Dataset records
*** Begin section ***
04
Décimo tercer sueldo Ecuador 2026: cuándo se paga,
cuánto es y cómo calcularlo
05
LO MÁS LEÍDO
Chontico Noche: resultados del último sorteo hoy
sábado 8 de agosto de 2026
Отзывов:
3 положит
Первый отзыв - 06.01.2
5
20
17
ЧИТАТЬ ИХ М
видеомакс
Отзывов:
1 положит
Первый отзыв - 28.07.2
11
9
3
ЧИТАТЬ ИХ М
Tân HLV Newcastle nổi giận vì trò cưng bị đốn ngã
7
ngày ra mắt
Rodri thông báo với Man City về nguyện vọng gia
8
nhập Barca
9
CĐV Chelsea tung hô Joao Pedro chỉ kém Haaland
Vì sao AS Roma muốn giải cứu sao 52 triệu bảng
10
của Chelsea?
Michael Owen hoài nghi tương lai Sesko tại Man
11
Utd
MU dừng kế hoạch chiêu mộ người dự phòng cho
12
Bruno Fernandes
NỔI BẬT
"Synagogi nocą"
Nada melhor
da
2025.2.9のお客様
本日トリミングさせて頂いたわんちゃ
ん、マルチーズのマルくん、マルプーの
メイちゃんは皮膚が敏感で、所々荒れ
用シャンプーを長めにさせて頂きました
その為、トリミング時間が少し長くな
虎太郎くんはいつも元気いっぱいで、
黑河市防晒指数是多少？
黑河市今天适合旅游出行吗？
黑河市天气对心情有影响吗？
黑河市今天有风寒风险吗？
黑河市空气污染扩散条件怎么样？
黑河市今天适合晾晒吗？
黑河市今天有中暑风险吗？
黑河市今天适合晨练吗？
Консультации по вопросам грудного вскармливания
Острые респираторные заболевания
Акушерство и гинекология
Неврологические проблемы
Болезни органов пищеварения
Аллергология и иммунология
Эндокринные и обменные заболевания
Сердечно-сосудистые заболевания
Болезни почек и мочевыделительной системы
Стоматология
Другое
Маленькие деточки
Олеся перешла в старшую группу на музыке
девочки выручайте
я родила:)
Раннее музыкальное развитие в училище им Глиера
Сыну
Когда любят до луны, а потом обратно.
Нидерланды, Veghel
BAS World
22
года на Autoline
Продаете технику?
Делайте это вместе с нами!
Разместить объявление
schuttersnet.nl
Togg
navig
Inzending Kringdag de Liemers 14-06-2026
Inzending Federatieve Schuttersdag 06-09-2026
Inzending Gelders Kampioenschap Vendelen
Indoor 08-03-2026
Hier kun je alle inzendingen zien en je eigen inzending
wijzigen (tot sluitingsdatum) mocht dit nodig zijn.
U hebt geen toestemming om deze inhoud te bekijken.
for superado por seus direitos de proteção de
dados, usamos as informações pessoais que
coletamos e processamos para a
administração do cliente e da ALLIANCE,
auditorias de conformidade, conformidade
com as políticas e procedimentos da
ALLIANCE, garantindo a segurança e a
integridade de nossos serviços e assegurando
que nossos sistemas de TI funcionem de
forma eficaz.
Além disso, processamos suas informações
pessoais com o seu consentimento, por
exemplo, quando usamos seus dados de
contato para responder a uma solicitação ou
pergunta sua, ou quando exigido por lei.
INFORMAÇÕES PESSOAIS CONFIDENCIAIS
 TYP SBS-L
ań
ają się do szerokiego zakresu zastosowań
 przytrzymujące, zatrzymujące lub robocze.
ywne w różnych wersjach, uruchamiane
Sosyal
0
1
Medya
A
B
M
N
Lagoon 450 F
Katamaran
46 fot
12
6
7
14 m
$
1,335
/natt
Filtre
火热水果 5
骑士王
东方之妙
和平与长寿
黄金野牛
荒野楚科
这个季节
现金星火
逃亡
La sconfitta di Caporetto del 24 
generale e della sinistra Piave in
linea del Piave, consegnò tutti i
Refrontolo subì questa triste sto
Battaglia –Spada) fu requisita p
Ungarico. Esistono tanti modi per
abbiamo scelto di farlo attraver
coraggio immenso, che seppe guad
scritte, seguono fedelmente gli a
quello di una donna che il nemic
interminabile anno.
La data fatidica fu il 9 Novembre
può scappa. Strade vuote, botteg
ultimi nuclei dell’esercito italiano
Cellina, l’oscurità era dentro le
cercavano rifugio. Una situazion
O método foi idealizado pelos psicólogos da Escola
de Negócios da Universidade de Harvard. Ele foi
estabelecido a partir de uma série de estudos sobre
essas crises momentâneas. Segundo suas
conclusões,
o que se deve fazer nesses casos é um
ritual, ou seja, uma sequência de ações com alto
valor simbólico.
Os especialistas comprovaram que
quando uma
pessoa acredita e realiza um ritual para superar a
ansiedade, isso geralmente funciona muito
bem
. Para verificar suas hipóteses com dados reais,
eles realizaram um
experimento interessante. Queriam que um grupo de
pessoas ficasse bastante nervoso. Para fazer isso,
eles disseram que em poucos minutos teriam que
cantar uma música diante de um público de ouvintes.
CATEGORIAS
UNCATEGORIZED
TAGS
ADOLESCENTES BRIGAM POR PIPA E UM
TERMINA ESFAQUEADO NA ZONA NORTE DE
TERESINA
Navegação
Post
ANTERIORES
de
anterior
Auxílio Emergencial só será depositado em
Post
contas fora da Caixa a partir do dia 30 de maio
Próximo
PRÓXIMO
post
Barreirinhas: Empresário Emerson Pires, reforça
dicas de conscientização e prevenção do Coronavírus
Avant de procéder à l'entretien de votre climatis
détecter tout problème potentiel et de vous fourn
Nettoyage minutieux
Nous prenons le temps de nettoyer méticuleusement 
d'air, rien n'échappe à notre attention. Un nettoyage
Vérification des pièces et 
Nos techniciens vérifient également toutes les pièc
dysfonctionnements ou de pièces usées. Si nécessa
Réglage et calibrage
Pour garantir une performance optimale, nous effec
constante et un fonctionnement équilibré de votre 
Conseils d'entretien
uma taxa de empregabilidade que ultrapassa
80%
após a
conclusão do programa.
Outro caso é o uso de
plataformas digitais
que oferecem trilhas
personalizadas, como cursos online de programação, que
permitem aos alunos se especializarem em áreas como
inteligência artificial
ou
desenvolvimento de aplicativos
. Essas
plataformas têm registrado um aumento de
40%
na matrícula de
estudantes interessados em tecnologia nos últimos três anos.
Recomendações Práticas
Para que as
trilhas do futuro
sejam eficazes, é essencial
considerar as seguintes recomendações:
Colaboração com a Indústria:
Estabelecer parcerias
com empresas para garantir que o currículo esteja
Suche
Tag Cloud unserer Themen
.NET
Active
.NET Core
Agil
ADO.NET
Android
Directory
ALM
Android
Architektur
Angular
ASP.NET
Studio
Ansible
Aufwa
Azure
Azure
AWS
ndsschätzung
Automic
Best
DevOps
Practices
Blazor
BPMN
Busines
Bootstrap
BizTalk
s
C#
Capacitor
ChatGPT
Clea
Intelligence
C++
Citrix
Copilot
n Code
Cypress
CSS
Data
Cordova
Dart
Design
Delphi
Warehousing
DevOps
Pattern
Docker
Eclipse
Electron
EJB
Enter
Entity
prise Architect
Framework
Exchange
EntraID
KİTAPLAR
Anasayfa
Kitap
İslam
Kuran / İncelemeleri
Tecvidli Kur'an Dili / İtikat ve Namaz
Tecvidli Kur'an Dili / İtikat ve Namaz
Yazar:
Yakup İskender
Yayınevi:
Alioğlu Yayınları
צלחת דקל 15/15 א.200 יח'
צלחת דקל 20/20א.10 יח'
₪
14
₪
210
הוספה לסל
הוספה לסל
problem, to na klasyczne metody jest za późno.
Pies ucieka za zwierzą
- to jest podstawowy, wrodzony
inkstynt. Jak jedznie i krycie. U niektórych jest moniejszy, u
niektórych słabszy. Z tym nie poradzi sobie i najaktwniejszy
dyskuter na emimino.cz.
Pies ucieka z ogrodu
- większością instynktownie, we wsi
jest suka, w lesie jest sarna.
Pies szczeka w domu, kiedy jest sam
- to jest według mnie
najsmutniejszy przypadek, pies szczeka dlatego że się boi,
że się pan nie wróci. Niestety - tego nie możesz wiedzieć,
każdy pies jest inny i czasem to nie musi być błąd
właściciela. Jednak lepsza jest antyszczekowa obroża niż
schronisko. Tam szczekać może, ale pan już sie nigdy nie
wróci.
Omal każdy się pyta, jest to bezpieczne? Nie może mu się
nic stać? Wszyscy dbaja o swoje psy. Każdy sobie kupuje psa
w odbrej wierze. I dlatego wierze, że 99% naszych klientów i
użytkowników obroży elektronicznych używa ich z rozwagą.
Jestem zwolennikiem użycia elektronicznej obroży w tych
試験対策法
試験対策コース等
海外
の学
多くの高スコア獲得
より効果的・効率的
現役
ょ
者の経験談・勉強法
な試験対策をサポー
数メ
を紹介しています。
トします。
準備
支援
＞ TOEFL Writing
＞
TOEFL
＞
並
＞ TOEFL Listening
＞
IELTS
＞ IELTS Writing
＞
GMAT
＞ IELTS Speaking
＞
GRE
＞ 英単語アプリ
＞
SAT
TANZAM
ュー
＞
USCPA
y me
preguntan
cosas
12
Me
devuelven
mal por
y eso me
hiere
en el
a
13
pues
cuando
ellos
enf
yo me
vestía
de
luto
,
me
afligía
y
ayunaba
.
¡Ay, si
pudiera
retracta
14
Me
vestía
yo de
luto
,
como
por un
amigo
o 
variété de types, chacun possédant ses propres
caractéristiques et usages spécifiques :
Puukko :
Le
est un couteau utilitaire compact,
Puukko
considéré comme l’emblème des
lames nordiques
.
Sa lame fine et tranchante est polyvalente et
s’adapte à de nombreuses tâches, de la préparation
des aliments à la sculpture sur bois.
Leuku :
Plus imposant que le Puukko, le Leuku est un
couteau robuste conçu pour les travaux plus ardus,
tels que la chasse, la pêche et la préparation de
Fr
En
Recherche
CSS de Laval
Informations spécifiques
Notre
*** End section ***
» Task item
With the first line being the one containing "Vérification des pièces et" and the last line the one containing "Conseils d'entretien", transcribe exactly the lines above that fall in that range.

» Answer section
Vérification des pièces et 
Nos techniciens vérifient également toutes les pièc
dysfonctionnements ou de pièces usées. Si nécessa
Réglage et calibrage
Pour garantir une performance optimale, nous effec
constante et un fonctionnement équilibré de votre 
Conseils d'entretien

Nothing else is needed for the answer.